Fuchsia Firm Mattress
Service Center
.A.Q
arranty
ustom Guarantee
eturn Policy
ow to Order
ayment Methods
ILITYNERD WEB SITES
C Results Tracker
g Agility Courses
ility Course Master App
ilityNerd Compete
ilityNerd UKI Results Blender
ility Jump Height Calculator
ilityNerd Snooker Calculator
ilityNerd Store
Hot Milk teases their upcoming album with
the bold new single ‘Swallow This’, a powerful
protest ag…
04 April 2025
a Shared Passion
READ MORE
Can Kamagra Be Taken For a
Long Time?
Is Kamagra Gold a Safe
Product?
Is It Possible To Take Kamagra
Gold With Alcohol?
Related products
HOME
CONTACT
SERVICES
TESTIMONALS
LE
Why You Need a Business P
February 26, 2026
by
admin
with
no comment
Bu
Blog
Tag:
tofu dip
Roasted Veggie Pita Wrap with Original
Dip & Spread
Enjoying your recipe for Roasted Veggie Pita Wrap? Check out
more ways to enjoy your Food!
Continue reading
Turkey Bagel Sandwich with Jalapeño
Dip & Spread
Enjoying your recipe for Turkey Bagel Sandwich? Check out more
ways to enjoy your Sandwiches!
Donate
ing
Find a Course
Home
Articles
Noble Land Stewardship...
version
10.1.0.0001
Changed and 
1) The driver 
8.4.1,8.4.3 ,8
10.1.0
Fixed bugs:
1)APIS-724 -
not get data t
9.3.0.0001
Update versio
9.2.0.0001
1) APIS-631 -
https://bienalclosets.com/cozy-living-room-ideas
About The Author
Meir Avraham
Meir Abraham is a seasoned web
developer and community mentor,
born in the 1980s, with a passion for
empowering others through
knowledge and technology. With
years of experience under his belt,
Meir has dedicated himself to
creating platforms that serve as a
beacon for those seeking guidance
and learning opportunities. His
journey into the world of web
====================
The response must consist of all the data, reproduced without alteration.

- _COMPLETED TASK_:
Fuchsia Firm Mattress
Service Center
.A.Q
arranty
ustom Guarantee
eturn Policy
ow to Order
ayment Methods
ILITYNERD WEB SITES
C Results Tracker
g Agility Courses
ility Course Master App
ilityNerd Compete
ilityNerd UKI Results Blender
ility Jump Height Calculator
ilityNerd Snooker Calculator
ilityNerd Store
Hot Milk teases their upcoming album with
the bold new single ‘Swallow This’, a powerful
protest ag…
04 April 2025
a Shared Passion
READ MORE
Can Kamagra Be Taken For a
Long Time?
Is Kamagra Gold a Safe
Product?
Is It Possible To Take Kamagra
Gold With Alcohol?
Related products
HOME
CONTACT
SERVICES
TESTIMONALS
LE
Why You Need a Business P
February 26, 2026
by
admin
with
no comment
Bu
Blog
Tag:
tofu dip
Roasted Veggie Pita Wrap with Original
Dip & Spread
Enjoying your recipe for Roasted Veggie Pita Wrap? Check out
more ways to enjoy your Food!
Continue reading
Turkey Bagel Sandwich with Jalapeño
Dip & Spread
Enjoying your recipe for Turkey Bagel Sandwich? Check out more
ways to enjoy your Sandwiches!
Donate
ing
Find a Course
Home
Articles
Noble Land Stewardship...
version
10.1.0.0001
Changed and 
1) The driver 
8.4.1,8.4.3 ,8
10.1.0
Fixed bugs:
1)APIS-724 -
not get data t
9.3.0.0001
Update versio
9.2.0.0001
1) APIS-631 -
https://bienalclosets.com/cozy-living-room-ideas
About The Author
Meir Avraham
Meir Abraham is a seasoned web
developer and community mentor,
born in the 1980s, with a passion for
empowering others through
knowledge and technology. With
years of experience under his belt,
Meir has dedicated himself to
creating platforms that serve as a
beacon for those seeking guidance
and learning opportunities. His
journey into the world of web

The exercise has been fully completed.